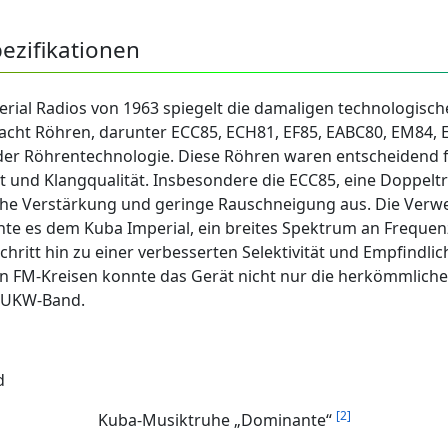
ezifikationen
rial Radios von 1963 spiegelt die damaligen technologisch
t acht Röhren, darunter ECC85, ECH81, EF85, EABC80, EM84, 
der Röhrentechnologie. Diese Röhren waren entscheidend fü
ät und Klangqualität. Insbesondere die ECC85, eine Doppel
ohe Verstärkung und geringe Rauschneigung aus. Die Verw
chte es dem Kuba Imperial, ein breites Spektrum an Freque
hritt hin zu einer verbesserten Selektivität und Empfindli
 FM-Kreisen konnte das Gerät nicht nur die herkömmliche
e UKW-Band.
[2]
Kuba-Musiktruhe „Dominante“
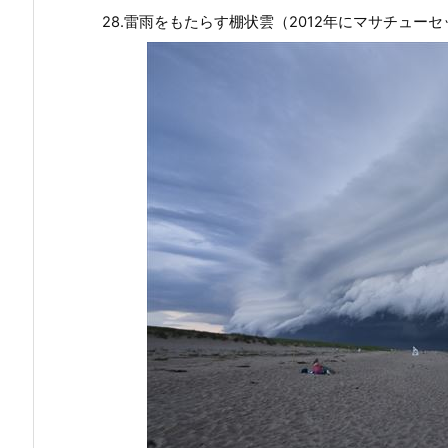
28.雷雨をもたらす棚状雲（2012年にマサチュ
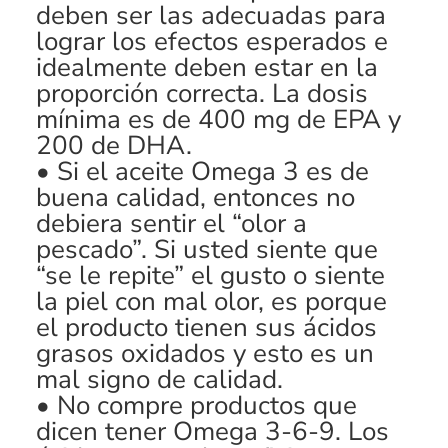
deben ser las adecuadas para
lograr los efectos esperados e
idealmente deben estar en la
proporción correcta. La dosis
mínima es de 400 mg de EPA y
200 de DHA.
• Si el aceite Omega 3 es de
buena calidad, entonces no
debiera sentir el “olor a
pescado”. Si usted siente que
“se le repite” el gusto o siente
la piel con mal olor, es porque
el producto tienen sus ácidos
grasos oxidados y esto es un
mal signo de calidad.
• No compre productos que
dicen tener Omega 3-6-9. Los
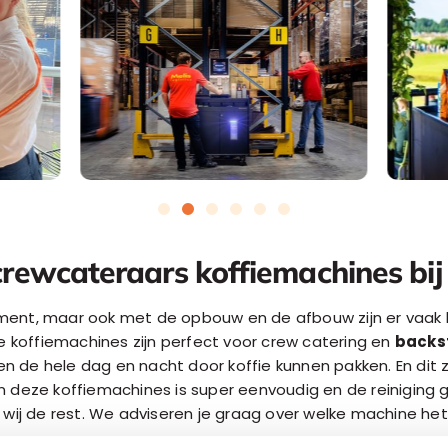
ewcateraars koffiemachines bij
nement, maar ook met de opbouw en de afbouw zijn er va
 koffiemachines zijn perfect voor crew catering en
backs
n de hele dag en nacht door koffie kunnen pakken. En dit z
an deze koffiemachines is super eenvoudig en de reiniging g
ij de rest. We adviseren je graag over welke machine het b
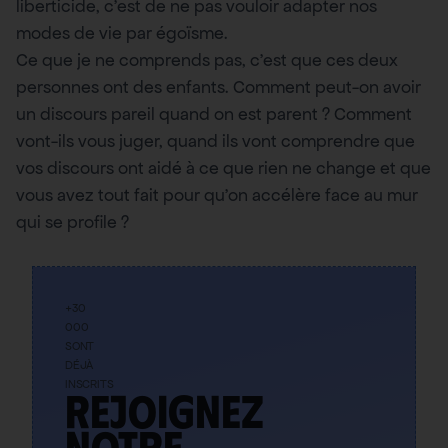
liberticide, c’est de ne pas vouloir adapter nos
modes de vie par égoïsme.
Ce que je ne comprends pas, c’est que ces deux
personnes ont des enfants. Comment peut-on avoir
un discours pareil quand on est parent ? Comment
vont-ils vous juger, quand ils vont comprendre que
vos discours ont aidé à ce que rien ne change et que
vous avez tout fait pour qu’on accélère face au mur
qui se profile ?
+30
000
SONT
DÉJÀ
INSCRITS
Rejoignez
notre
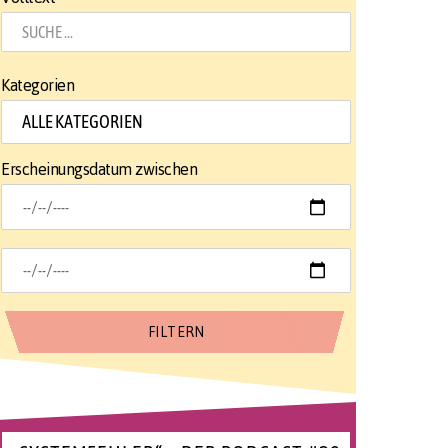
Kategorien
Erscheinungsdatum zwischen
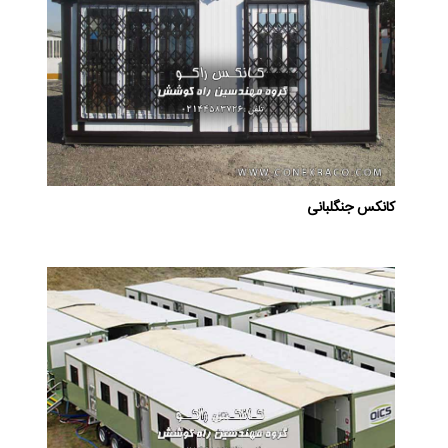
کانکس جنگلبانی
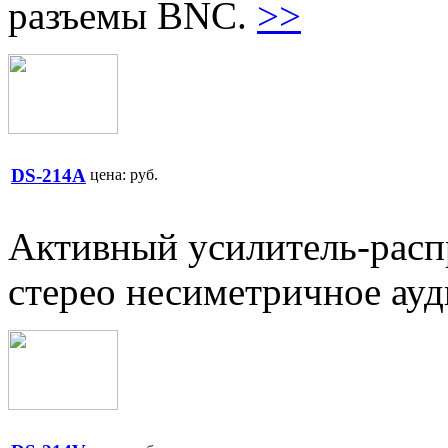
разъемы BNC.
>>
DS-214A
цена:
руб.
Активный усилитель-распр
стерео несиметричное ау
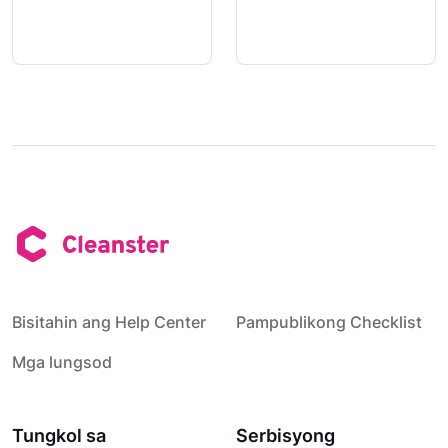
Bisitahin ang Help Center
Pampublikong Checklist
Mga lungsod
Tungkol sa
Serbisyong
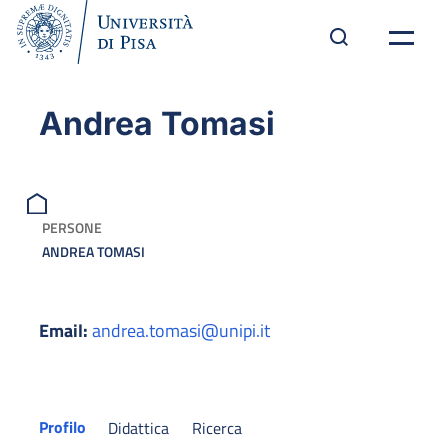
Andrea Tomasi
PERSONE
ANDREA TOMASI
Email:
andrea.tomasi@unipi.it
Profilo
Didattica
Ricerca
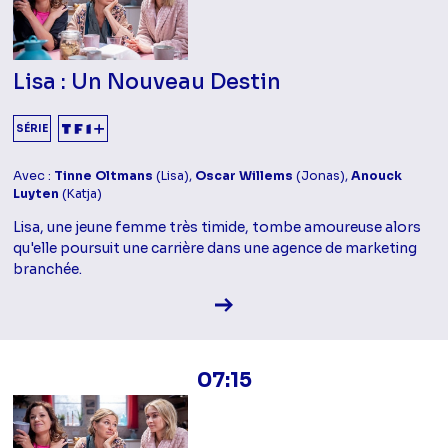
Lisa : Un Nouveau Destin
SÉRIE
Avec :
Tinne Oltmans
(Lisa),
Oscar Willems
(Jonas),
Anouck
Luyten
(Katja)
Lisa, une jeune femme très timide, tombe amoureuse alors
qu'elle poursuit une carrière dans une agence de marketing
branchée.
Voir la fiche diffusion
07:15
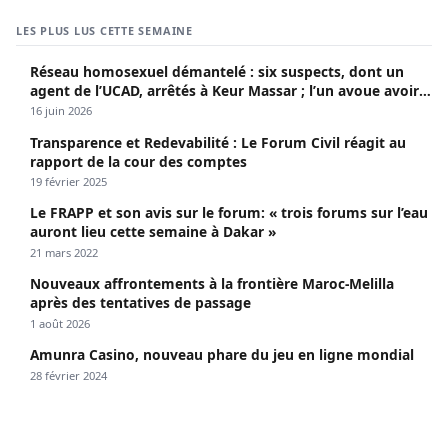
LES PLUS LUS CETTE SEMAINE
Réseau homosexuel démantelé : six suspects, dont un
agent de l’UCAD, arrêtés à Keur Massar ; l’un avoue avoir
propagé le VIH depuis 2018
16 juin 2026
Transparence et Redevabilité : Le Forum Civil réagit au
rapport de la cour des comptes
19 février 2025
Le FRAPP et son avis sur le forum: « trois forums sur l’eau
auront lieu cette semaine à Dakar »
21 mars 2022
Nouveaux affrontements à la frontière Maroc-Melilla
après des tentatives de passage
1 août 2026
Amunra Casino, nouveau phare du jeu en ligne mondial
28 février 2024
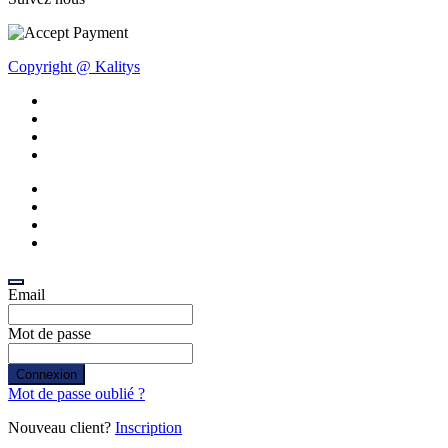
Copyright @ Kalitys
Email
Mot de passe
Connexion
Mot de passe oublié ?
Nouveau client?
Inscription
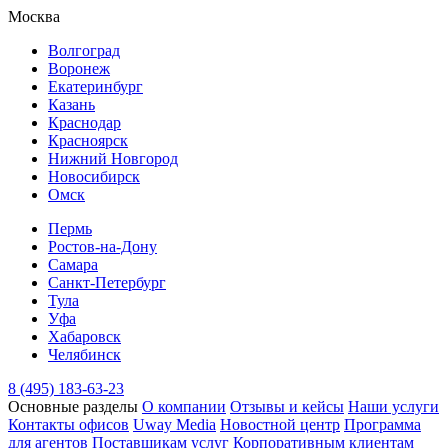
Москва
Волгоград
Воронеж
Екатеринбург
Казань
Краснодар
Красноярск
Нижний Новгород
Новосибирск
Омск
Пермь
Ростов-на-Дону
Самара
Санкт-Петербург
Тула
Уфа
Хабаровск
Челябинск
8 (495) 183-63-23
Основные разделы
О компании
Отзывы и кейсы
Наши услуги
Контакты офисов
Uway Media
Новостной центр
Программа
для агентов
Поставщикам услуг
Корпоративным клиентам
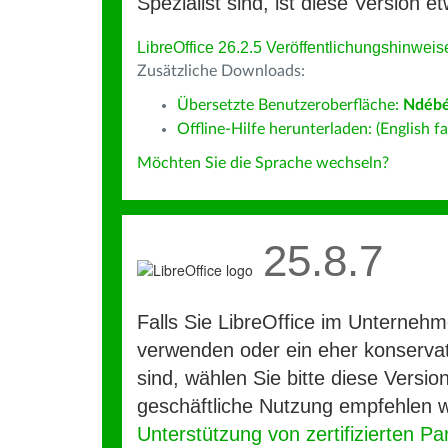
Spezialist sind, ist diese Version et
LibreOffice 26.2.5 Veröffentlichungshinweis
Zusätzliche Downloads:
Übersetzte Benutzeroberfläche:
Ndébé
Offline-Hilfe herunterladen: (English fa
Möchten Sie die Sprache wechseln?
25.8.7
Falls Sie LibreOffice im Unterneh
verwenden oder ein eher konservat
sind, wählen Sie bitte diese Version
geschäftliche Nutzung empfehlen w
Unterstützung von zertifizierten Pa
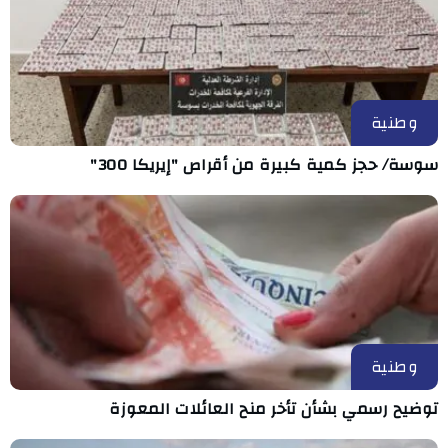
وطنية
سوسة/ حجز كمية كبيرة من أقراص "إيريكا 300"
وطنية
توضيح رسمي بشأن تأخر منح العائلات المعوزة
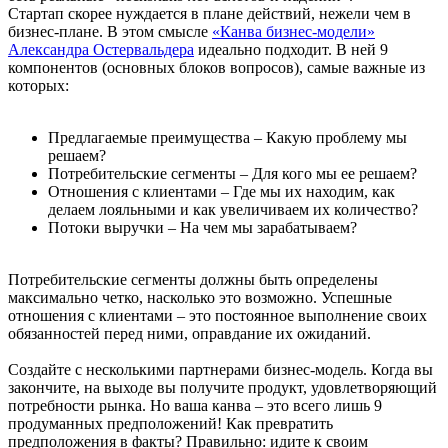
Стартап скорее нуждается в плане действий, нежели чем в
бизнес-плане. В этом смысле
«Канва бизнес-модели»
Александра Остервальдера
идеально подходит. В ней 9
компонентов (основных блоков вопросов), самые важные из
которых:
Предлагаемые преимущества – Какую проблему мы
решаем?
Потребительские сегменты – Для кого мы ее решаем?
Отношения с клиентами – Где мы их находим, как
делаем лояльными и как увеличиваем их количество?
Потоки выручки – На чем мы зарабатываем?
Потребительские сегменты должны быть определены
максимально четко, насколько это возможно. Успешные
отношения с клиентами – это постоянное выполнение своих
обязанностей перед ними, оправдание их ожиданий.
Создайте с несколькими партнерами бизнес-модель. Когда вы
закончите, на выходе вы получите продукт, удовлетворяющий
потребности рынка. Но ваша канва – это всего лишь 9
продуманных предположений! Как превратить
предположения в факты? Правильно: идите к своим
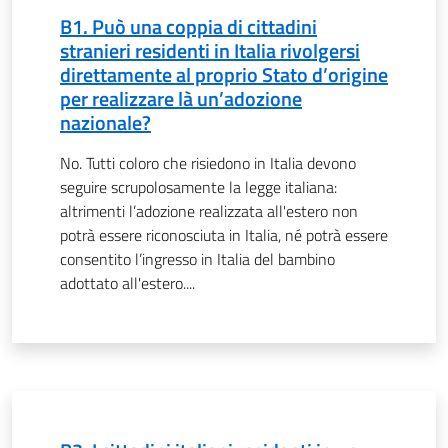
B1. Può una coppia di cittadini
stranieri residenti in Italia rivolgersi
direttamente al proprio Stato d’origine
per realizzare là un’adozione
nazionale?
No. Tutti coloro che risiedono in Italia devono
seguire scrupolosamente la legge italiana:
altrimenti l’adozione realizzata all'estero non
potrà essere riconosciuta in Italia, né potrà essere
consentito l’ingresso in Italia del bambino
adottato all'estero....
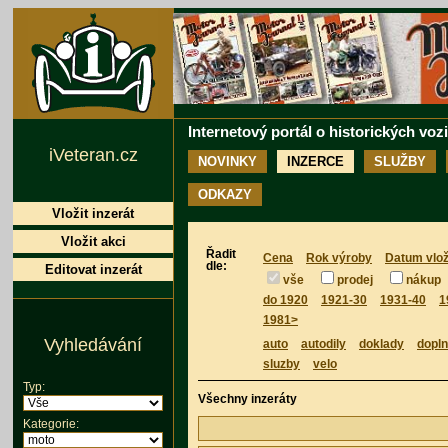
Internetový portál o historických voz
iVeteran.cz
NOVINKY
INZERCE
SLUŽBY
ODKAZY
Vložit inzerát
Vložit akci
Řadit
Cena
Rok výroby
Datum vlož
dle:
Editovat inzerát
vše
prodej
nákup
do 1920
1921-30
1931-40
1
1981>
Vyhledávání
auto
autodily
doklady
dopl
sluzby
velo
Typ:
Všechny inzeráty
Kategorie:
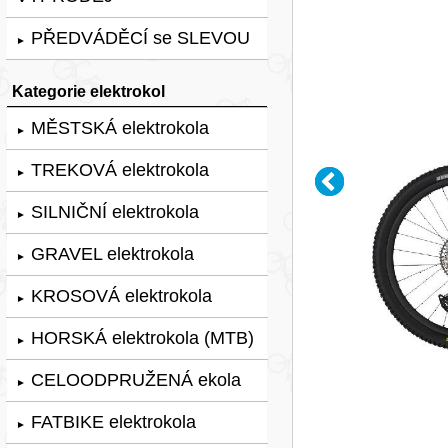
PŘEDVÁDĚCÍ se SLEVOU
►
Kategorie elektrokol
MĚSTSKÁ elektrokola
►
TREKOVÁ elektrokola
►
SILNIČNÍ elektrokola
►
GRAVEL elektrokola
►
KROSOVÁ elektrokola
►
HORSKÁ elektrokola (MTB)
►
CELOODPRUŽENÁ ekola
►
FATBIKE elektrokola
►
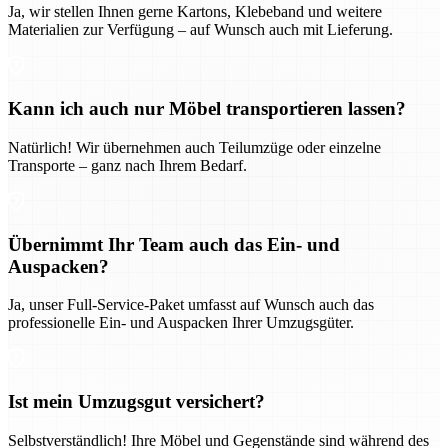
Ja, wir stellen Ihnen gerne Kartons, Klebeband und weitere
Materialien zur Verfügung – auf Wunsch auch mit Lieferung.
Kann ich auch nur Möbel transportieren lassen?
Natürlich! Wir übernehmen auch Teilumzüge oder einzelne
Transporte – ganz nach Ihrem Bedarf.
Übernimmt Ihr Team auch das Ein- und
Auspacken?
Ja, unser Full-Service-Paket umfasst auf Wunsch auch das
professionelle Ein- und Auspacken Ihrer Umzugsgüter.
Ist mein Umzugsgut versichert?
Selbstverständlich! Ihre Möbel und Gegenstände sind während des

- _TASK GOAL_: The entries above should be retyped exactly, minus any pictures.

- _REPLY TO THE TASK_:
ezifikationen
rial Radios von 1963 spiegelt die damaligen technologisch
t acht Röhren, darunter ECC85, ECH81, EF85, EABC80, EM84, 
der Röhrentechnologie. Diese Röhren waren entscheidend fü
ät und Klangqualität. Insbesondere die ECC85, eine Doppel
ohe Verstärkung und geringe Rauschneigung aus. Die Verw
chte es dem Kuba Imperial, ein breites Spektrum an Freque
hritt hin zu einer verbesserten Selektivität und Empfindli
 FM-Kreisen konnte das Gerät nicht nur die herkömmliche
e UKW-Band.
[2]
Kuba-Musiktruhe „Dominante“
28.雷雨をもたらす棚状雲（2012年にマサチュ
deben ser las adecuadas para
lograr los efectos esperados e
idealmente deben estar en la
proporción correcta. La dosis
mínima es de 400 mg de EPA y
200 de DHA.
• Si el aceite Omega 3 es de
buena calidad, entonces no
debiera sentir el “olor a
pescado”. Si usted siente que
“se le repite” el gusto o siente
la piel con mal olor, es porque
el producto tienen sus ácidos
grasos oxidados y esto es un
mal signo de calidad.
• No compre productos que
dicen tener Omega 3-6-9. Los
ewcateraars koffiemachines bij
nement, maar ook met de opbouw en de afbouw zijn er va
 koffiemachines zijn perfect voor crew catering en
backs
n de hele dag en nacht door koffie kunnen pakken. En dit z
an deze koffiemachines is super eenvoudig en de reiniging g
ij de rest. We adviseren je graag over welke machine het b
liberticide, c’est de ne pas vouloir adapter nos
modes de vie par égoïsme.
Ce que je ne comprends pas, c’est que ces deux
personnes ont des enfants. Comment peut-on avoir
un discours pareil quand on est parent ? Comment
vont-ils vous juger, quand ils vont comprendre que
vos discours ont aidé à ce que rien ne change et que
vous avez tout fait pour qu’on accélère face au mur
qui se profile ?
+30
000
SONT
DÉJÀ
INSCRITS
Rejoignez
notre
Kategorien
Erscheinungsdatum zwischen
کانکس جنگلبانی
разъемы BNC.
>>
DS-214A
цена:
руб.
Активный усилитель-распр
стерео несиметричное ау
Bisitahin ang Help Center
Pampublikong Checklist
Mga lungsod
Tungkol sa
Serbisyong
Andrea Tomasi
PERSONE
ANDREA TOMASI
Email:
andrea.tomasi@unipi.it
Profilo
Didattica
Ricerca
Lisa : Un Nouveau Destin
SÉRIE
Avec :
Tinne Oltmans
(Lisa),
Oscar Willems
(Jonas),
Anouck
Luyten
(Katja)
Lisa, une jeune femme très timide, tombe amoureuse alors
qu'elle poursuit une carrière dans une agence de marketing
branchée.
Voir la fiche diffusion
07:15
LES PLUS LUS CETTE SEMAINE
Réseau homosexuel démantelé : six suspects, dont un
agent de l’UCAD, arrêtés à Keur Massar ; l’un avoue avoir
propagé le VIH depuis 2018
16 juin 2026
Transparence et Redevabilité : Le Forum Civil réagit au
rapport de la cour des comptes
19 février 2025
Le FRAPP et son avis sur le forum: « trois forums sur l’eau
auront lieu cette semaine à Dakar »
21 mars 2022
Nouveaux affrontements à la frontière Maroc-Melilla
après des tentatives de passage
1 août 2026
Amunra Casino, nouveau phare du jeu en ligne mondial
28 février 2024
Copyright @ Kalitys
Email
Mot de passe
Connexion
Mot de passe oublié ?
Nouveau client?
Inscription
Москва
Волгоград
Воронеж
Екатеринбург
Казань
Краснодар
Красноярск
Нижний Новгород
Новосибирск
Омск
Пермь
Ростов-на-Дону
Самара
Санкт-Петербург
Тула
Уфа
Хабаровск
Челябинск
8 (495) 183-63-23
Основные разделы
О компании
Отзывы и кейсы
Наши услуги
Контакты офисов
Uway Media
Новостной центр
Программа
для агентов
Поставщикам услуг
Корпоративным клиентам
Spezialist sind, ist diese Version et
LibreOffice 26.2.5 Veröffentlichungshinweis
Zusätzliche Downloads:
Übersetzte Benutzeroberfläche:
Ndébé
Offline-Hilfe herunterladen: (English fa
Möchten Sie die Sprache wechseln?
25.8.7
Falls Sie LibreOffice im Unterneh
verwenden oder ein eher konservat
sind, wählen Sie bitte diese Version
geschäftliche Nutzung empfehlen w
Unterstützung von zertifizierten Pa
وطنية
سوسة/ حجز كمية كبيرة من أقراص "إيريكا 300"
وطنية
توضيح رسمي بشأن تأخر منح العائلات المعوزة
Стартап скорее нуждается в плане действий, нежели чем в
бизнес-плане. В этом смысле
«Канва бизнес-модели»
Александра Остервальдера
идеально подходит. В ней 9
компонентов (основных блоков вопросов), самые важные из
которых:
Предлагаемые преимущества – Какую проблему мы
решаем?
Потребительские сегменты – Для кого мы ее решаем?
Отношения с клиентами – Где мы их находим, как
делаем лояльными и как увеличиваем их количество?
Потоки выручки – На чем мы зарабатываем?
Потребительские сегменты должны быть определены
максимально четко, насколько это возможно. Успешные
отношения с клиентами – это постоянное выполнение своих
обязанностей перед ними, оправдание их ожиданий.
Создайте с несколькими партнерами бизнес-модель. Когда вы
закончите, на выходе вы получите продукт, удовлетворяющий
потребности рынка. Но ваша канва – это всего лишь 9
продуманных предположений! Как превратить
предположения в факты? Правильно: идите к своим
B1. Può una coppia di cittadini
stranieri residenti in Italia rivolgersi
direttamente al proprio Stato d’origine
per realizzare là un’adozione
nazionale?
No. Tutti coloro che risiedono in Italia devono
seguire scrupolosamente la legge italiana:
altrimenti l’adozione realizzata all'estero non
potrà essere riconosciuta in Italia, né potrà essere
consentito l’ingresso in Italia del bambino
adottato all'estero....
Internetový portál o historických voz
iVeteran.cz
NOVINKY
INZERCE
SLUŽBY
ODKAZY
Vložit inzerát
Vložit akci
Řadit
Cena
Rok výroby
Datum vlož
dle:
Editovat inzerát
vše
prodej
nákup
do 1920
1921-30
1931-40
1
1981>
Vyhledávání
auto
autodily
doklady
dopl
sluzby
velo
Typ:
Všechny inzeráty
Kategorie:
PŘEDVÁDĚCÍ se SLEVOU
►
Kategorie elektrokol
MĚSTSKÁ elektrokola
►
TREKOVÁ elektrokola
►
SILNIČNÍ elektrokola
►
GRAVEL elektrokola
►
KROSOVÁ elektrokola
►
HORSKÁ elektrokola (MTB)
►
CELOODPRUŽENÁ ekola
►
FATBIKE elektrokola
►
Ja, wir stellen Ihnen gerne Kartons, Klebeband und weitere
Materialien zur Verfügung – auf Wunsch auch mit Lieferung.
Kann ich auch nur Möbel transportieren lassen?
Natürlich! Wir übernehmen auch Teilumzüge oder einzelne
Transporte – ganz nach Ihrem Bedarf.
Übernimmt Ihr Team auch das Ein- und
Auspacken?
Ja, unser Full-Service-Paket umfasst auf Wunsch auch das
professionelle Ein- und Auspacken Ihrer Umzugsgüter.
Ist mein Umzugsgut versichert?
Selbstverständlich! Ihre Möbel und Gegenstände sind während des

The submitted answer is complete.